Rotterdam, Utrecht en Arnhem pakken straatintimidatie aan met boa's
Mensen op straat naroepen, achtervolgen of ronduit lastigvallen, het zijn allemaal voorbeelden van straatintimidatie die per vandaag verboden zijn. Maar hoe handhaaf je hierop? Rotterdam, Utrecht en Arnhem starten een proef om straatintimidatie actief aan te pakken.
Verschillende onderzoeken hebben de afgelopen jaren laten zien dat er nog steeds vaak sprake is van straatintimidatie in de grote Nederlandse gemeentes. Nu hebben Rotterdam, Utrecht en Arnhem boa’s speciaal opgeleid om de intimidatie undercover op te sporen en ertegen op te treden. Dat doen ze vooral op plaatsen die daarvoor berucht zijn.
"Natuurlijk wordt handhaven een hele uitdaging", weet wethouder Vincent Karremans (handhaving) van Rotterdam. "Het gaat immers vaak om subtiele uitingen en gedragingen die in een split-second plaatsvinden en die moeten op heterdaad worden waargenomen."

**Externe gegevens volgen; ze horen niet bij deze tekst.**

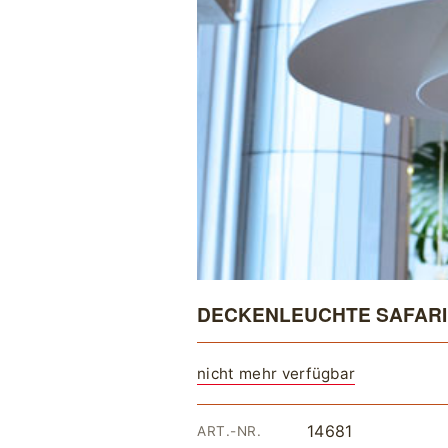
DECKENLEUCHTE SAFARI 
nicht mehr verfügbar
14681
ART.-NR.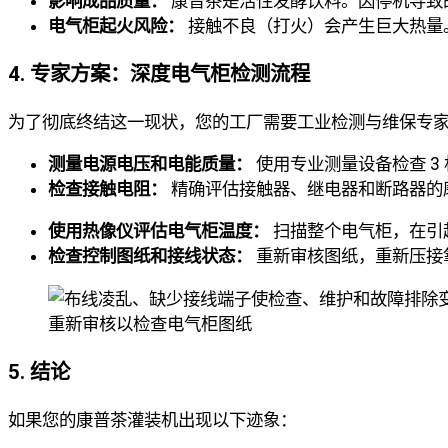
影响成品质量：
康普茶是活性发酵饮料。因停机导致
电气柜起火风险：
接触不良（打火）会产生巨大热量
4. 专家方案：深度电气柜检测流程
为了彻底终结这一现状，您的工厂需要工业检测与维保专
测量电源电压和电能质量：
使用专业测量设备检查 3
检查接触电阻：
精确评估接触器、继电器和断路器的
使用热像仪评估电气柜温度：
扫描整个电气柜，在引
检查控制图纸和接线状态：
重新审核图纸，重新压接
重新审核以检查电气柜图纸
5. 结论
如果您的康普茶灌装机出现以下迹象：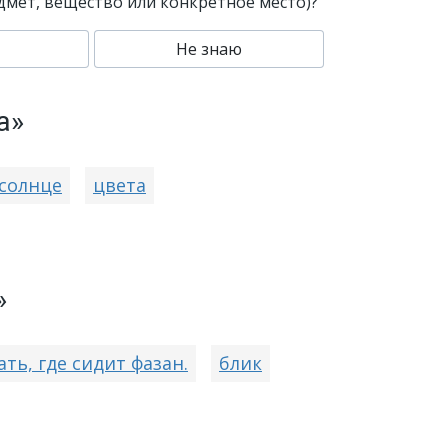
едмет, вещество или конкретное место)?
Не знаю
а»
солнце
цвета
»
ть, где сидит фазан.
блик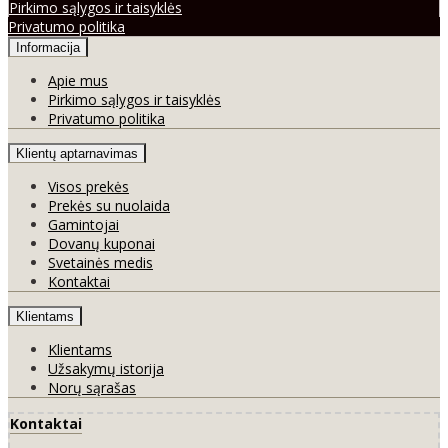
Pirkimo sąlygos ir taisyklės
Privatumo politika
Informacija
Apie mus
Pirkimo sąlygos ir taisyklės
Privatumo politika
Klientų aptarnavimas
Visos prekės
Prekės su nuolaida
Gamintojai
Dovanų kuponai
Svetainės medis
Kontaktai
Klientams
Klientams
Užsakymų istorija
Norų sąrašas
Kontaktai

Rotterdam heeft een voortrekkersrol genomen in de strijd tegen straatintimidatie. De gemeente nam eerder al een bepaling in de Algemene Plaatselijke Verordeningen (APV) op om straatintimidatie tegen te gaan. Daarin staat dat het verboden is om op straat of op een publieke plek anderen uit te jouwen of met aanstootgevende taal, gebaren of geluiden vrouwen lastig te vallen.
Sinds 2018 kan straatintimidatie in Rotterdam al worden beboet met 190 euro, afhankelijk van de zwaarte van de intimidatie. Datzelfde jaar werd er voor het eerst iemand strafrechtelijk vervolgd voor straatintimidatie.
De inzet van undercover-boa's is echter nieuw. Eerder verbood de rechter dit, omdat er geen wettelijke grond voor was. Nu straatintimidatie officieel strafbaar is gesteld, komt daar verandering in.